But here is what else I’m thinking about today. My favorite place on the patio is in the corner L-shaped chair with a big fluffy floral print pillow on it. It’s my spot. It’s where I sit. Everyone knows this. Does anyone else think it’s mildly coincidental that if I had been sitting in ‘my spot’ when Dave killed himself that the bullet would have grazed my ear? I’m trying not to let my spot be ruined. I love my spot. But from time to time I get rattled by this. Someone came and patched the bullet hole on the wall. But of course I could still see it. So I hung something over it. It was a cute, artsy patio sign Dave and the kids had given me for Mother’s Day last year. So, in my surreal little world, I sit in my spot and think about the bullet whizzing past me, and how my Mother’s Day gift hides the bullet hole.
And here is the other thing. The bullet went into the pool. Made a hole in it. My brother had to let half the water out and patch it the next day. I sooo didn’t want to get in that pool again. I knew his body parts....his skin cells and hair and tiny pieces of his heart were on the bullet that went in there…and that was all we had left of him. The police took the bullet. I had made him get in the pool and play with the kids the day before, on July 4th. He forced himself to do it. It looked physically painful for him. I want to stab him repeatedly that I had to force him to play with his kids. God, he was so sick. I’m such an idiot for not having him committed. Now the pool’s about to go up again, with the little patch on it. Fuck you, Dave. If you give a fuck about us at all, you better put a real swimming pool in my path. I need something better to think about when I’m sitting in my spot, something better than my husband’s bullet whizzing by, stripping the branches off my ficus tree and landing in the pool. Some crazy mad big patio parties might do the trick too….we need some fuh-reaky stuff happening down there…to cancel out the other fuh-reaky stuff. Ya hurd me, people? It's the pink elephant trick, remember?
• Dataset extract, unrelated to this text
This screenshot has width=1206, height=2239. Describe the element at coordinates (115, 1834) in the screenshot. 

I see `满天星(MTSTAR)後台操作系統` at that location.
Maybe these morbid thoughts will just go away. For a long time, I could not walk down the back steps without thinking that he walked down them with a gun in his hand, knowing he was going to destroy us. With every step I took, I wondered what was going through his head. It made me crazy. Did he even think of me? The kids? One of Dave's clients was Miller Lite and he used to build the stages for Jazz Fest and Voodoo Fest, and these artists would come and paint all this crazy shit all over them for decoration. I was actually going to call them and ask them to turn my back steps into some crazy mural…so desperate was I to simply walk down them without these horrid thoughts in my head. And then…it just sort of went away. Gradually. I got numb to it. I finally went up and down them enough. Every now and then I still think it...but I just handle it.
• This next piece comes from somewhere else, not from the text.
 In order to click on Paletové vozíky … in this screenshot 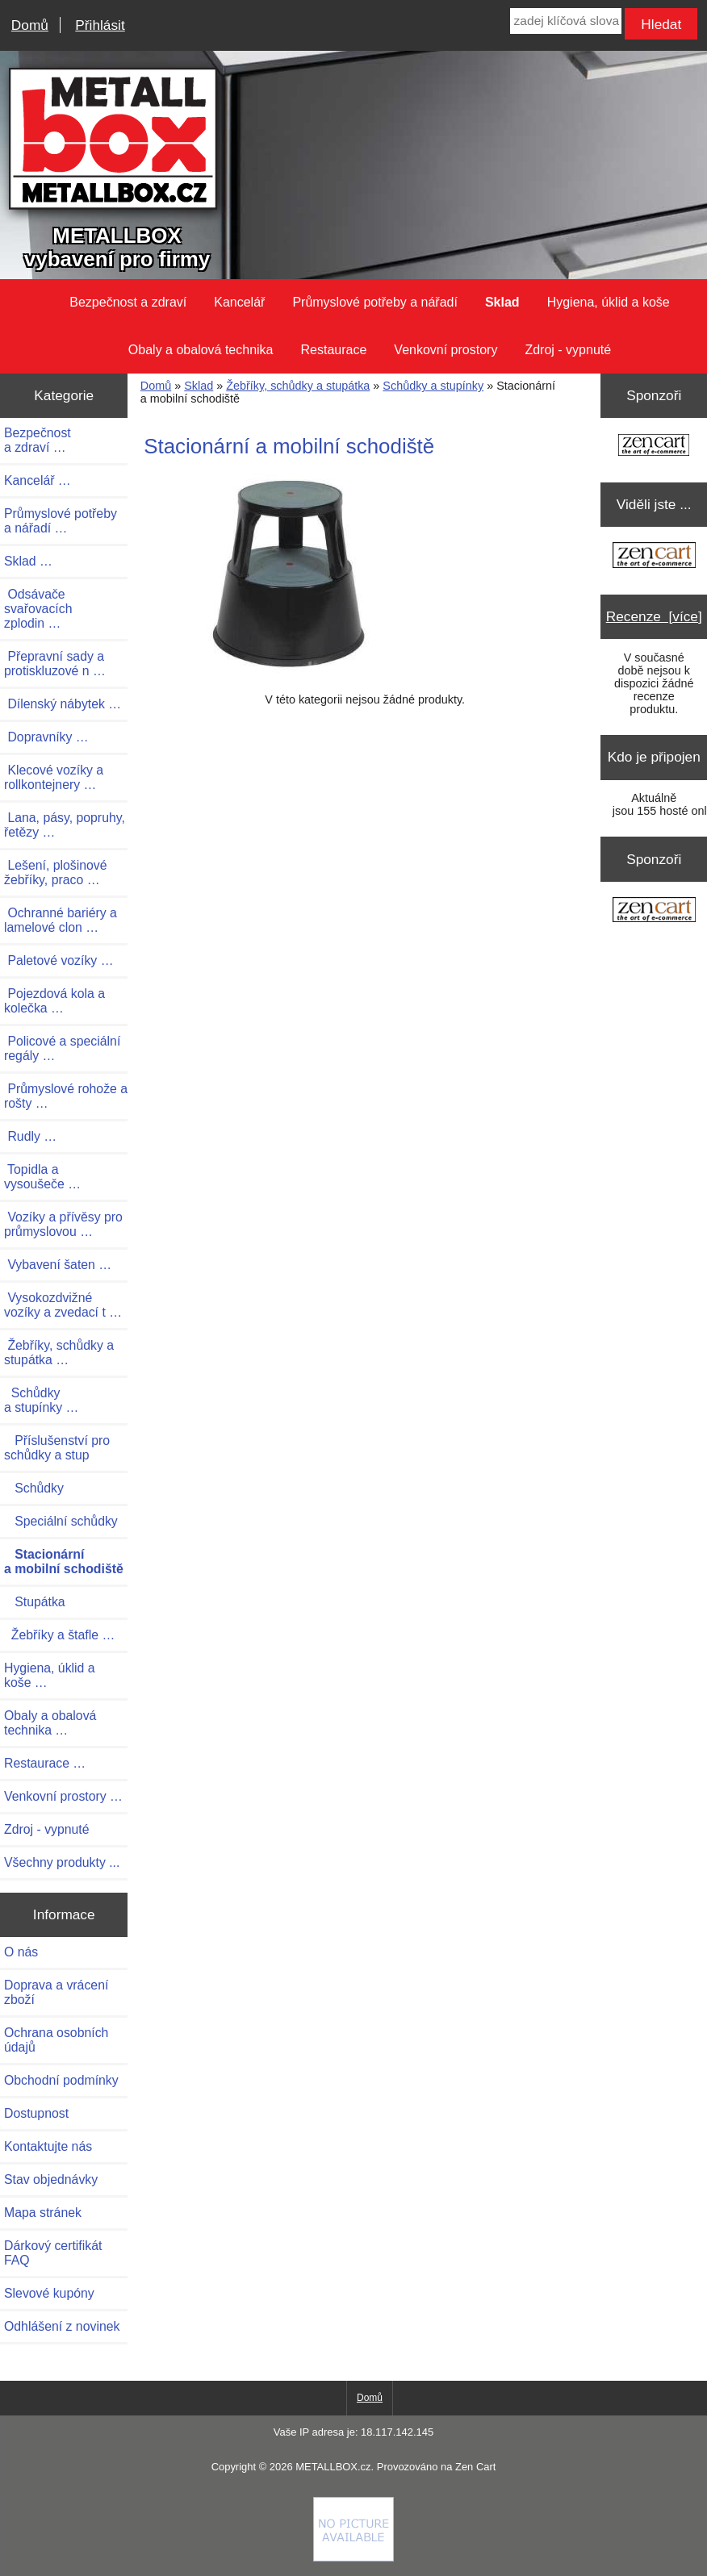 , I will do `click(58, 960)`.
Sometimes I think we should move. I know that some people in my family are weirded out about my house. But I’ve always loved my house. My house has always been light and airy and beautiful with good energy. And that’s what other people say about it…all the time. I know I could just sell it and get another house that is all those things….plus a pool!!! Maybe I should. The problem is that my sister lives literally a stone’s throw from my house. I think if it weren’t for that, I might do it. You see what’s happening here? We are getting closer to the day. We’re in May now. Two months away. Gheez Louise who knows what the fuck I’ll be posting here for the next couple months. Fucking crazy ass surreal roller coaster life.